Habt ihr eventuell Tipps für mich?

Grüße
Holger


----------



## 0x7F800000 (21. Feb 2008)

> 33 schon zu alt um programmieren zu lernen?


das kann ich leider absolut nicht beurteilen...

Aber was ist denn konkret dein Problem mit der Programmierung? 
Hast du allgemein Schwierigkeiten irgendwelche Algorithmen auszuformulieren oder nachzuvollziehen?
Hast du Schwierigkeiten Überblick zu behalten, wenn die Projekte zu umfangreich werden?
Hast du Probleme damit, überhaupt grob zu umreissen, was zur Lösung eines Problems notwendig ist, 
oder ist es eher so, dass du dir im großen und ganzen gut vorstellst was zu tun ist, dann aber bei der konkreten Umsetzung nicht weiterkommst?

Ich meine: wenn Eigeninteresse vorhanden ist, dann müsste man einfach nur möglichst viel Üben, und vor allem bereits fertiggestellte Projekte kritisch betrachten, und nach Verbesserungsmöglichkeiten suchen...


----------



## HolgerB (21. Feb 2008)

Hallo Andrey,



> Aber was ist denn konkret dein Problem mit der Programmierung?
> Hast du allgemein Schwierigkeiten irgendwelche Algorithmen auszuformulieren oder nachzuvollziehen?



Ja. Zum Beispiel Fakultät, eigentlich einfach nur das in einen Algorithmus umsetzen...

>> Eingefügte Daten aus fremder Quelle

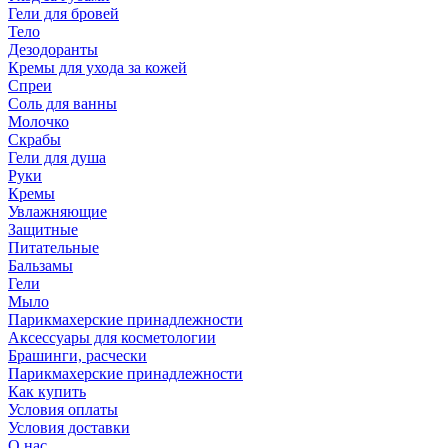
Гели для бровей
Тело
Дезодоранты
Кремы для ухода за кожей
Спреи
Соль для ванны
Молочко
Скрабы
Гели для душа
Руки
Кремы
Увлажняющие
Защитные
Питательные
Бальзамы
Гели
Мыло
Парикмахерские принадлежности
Аксессуары для косметологии
Брашинги, расчески
Парикмахерские принадлежности
Как купить
Условия оплаты
Условия доставки
О нас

> Hast du Schwierigkeiten Überblick zu behalten, wenn die Projekte zu umfangreich werden?



Ja, oftmals verliere ich tatsächlich den Überblick und verstehe die Zusammenhänge nicht mehr die ich selbst geschrieben habe.

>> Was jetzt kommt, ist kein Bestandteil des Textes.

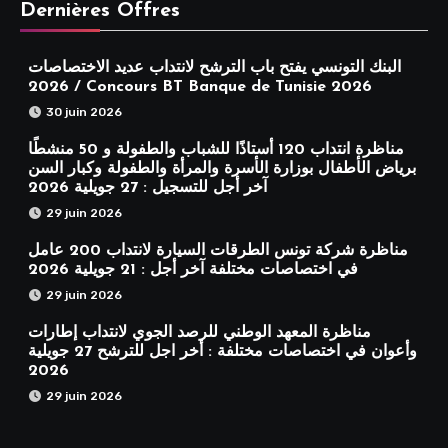
Dernières Offres
البنك التونسي يفتح باب الترشح لانتداب عديد الاختصاصات
2026 / Concours BT Banque de Tunisie 2026
30 juin 2026
مناظرة انتداب 120 أستاذًا للشباب والطفولة و 50 منشطًا
برياض الأطفال بوزارة الأسرة والمرأة والطفولة وكبار السن
آخر أجل للتسجيل : 27 جويلية 2026
29 juin 2026
مناظرة شركة تونس الطرقات السيارة لانتداب 200 عامل
في اختصاصات مختلفة آخر أجل : 21 جويلية 2026
29 juin 2026
مناظرة المعهد الوطني للرصد الجوي لانتداب إطارات
وأعوان في اختصاصات مختلفة : أخر اجل للترشح 27 جويلية
2026
29 juin 2026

> oder ist es eher so, dass du dir im großen und ganzen gut vorstellst was zu tun ist, dann aber bei der konkreten Umsetzung nicht weiterkommst?



Ich denke das trifft den Nagel auf den Kopf.

Grüße
Holger


----------



## 0x7F800000 (21. Feb 2008)

HolgerB hat gesagt.:
			
		

> Ja. Zum Beispiel Fakultät, eigentlich einfach nur das in einen Algorithmus umsetzen...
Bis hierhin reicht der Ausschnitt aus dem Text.